** What you are asked to do **
Leave out the pictures, then return the records word for word.

** Data for analysis **
_ _ _ _ _ _ _
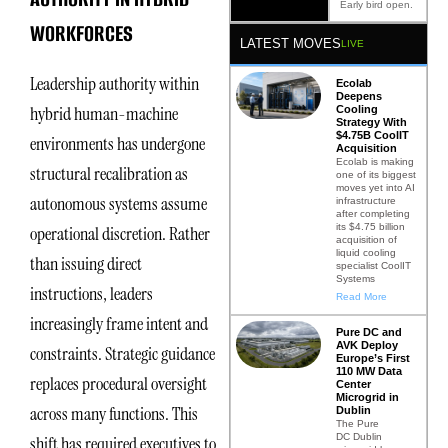
Early bird open.
WORKFORCES
LATEST MOVES
LIVE
Leadership authority within
Ecolab
Deepens
hybrid human-machine
Cooling
Strategy With
$4.75B CoolIT
environments has undergone
Acquisition
Ecolab is making
structural recalibration as
one of its biggest
moves yet into AI
autonomous systems assume
infrastructure
after completing
its $4.75 billion
operational discretion. Rather
acquisition of
liquid cooling
than issuing direct
specialist CoolIT
Systems
instructions, leaders
Read More
increasingly frame intent and
Pure DC and
AVK Deploy
constraints. Strategic guidance
Europe’s First
110 MW Data
replaces procedural oversight
Center
Microgrid in
across many functions. This
Dublin
The Pure
DC Dublin
shift has required executives to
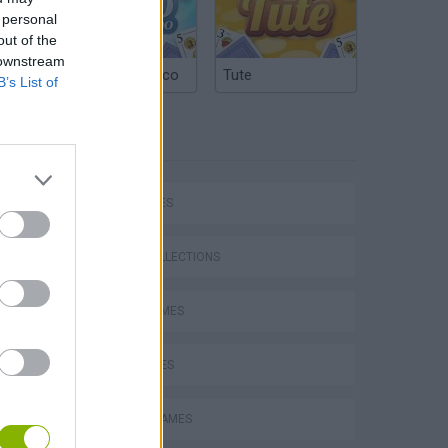
 personal
out of the
 downstream
Argentinian Truco
Tute
B’s List of
TAGS
P
CAR GAMES
GAME COLLECTIONS
AVOID GAMES
ing
KIDS GAMES
PICK UP GAMES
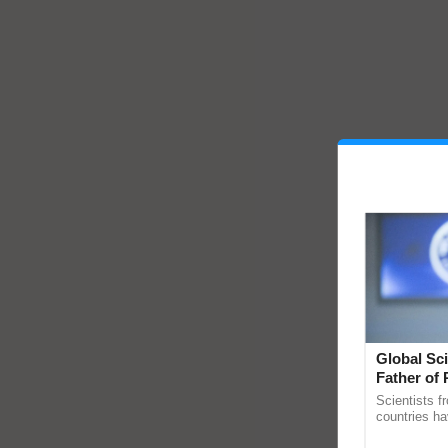
Global Sci
Father of 
Chittaranj
Scientists f
countries ha
through a la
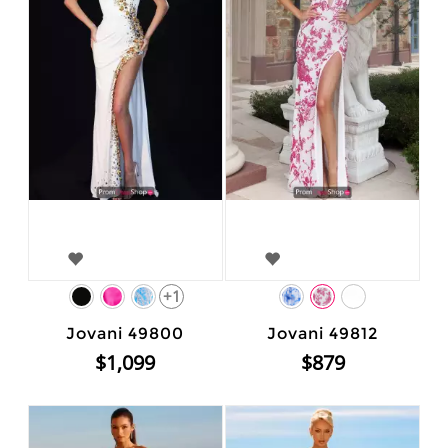
+1
Jovani 49800
Jovani 49812
$1,099
$879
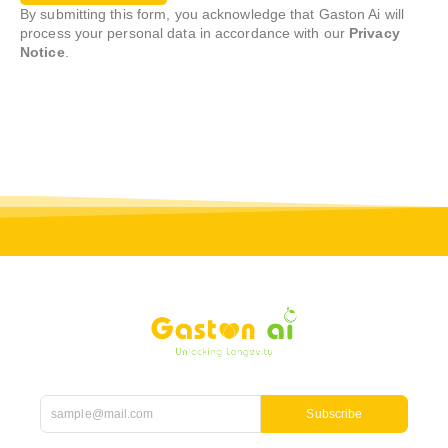
By submitting this form, you acknowledge that Gaston Ai will
process your personal data in accordance with our
Privacy
Notice
.
Subscribe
_ _ _ _ _ _ _
** Task output **
Early bird open.
WORKFORCES
LATEST MOVES
LIVE
Leadership authority within
Ecolab
Deepens
hybrid human-machine
Cooling
Strategy With
$4.75B CoolIT
environments has undergone
Acquisition
Ecolab is making
structural recalibration as
one of its biggest
moves yet into AI
autonomous systems assume
infrastructure
after completing
its $4.75 billion
operational discretion. Rather
acquisition of
liquid cooling
than issuing direct
specialist CoolIT
Systems
instructions, leaders
Read More
increasingly frame intent and
Pure DC and
AVK Deploy
constraints. Strategic guidance
Europe’s First
110 MW Data
replaces procedural oversight
Center
Microgrid in
across many functions. This
Dublin
The Pure
DC Dublin
shift has required executives to
 personal
out of the
 downstream
Argentinian Truco
Tute
B’s List of
TAGS
P
CAR GAMES
GAME COLLECTIONS
AVOID GAMES
ing
KIDS GAMES
PICK UP GAMES
Global Sci
Father of 
Chittaranj
Scientists f
countries ha
through a la
+1
Jovani 49800
Jovani 49812
$1,099
$879
By submitting this form, you acknowledge that Gaston Ai will
process your personal data in accordance with our
Privacy
Notice
.
Subscribe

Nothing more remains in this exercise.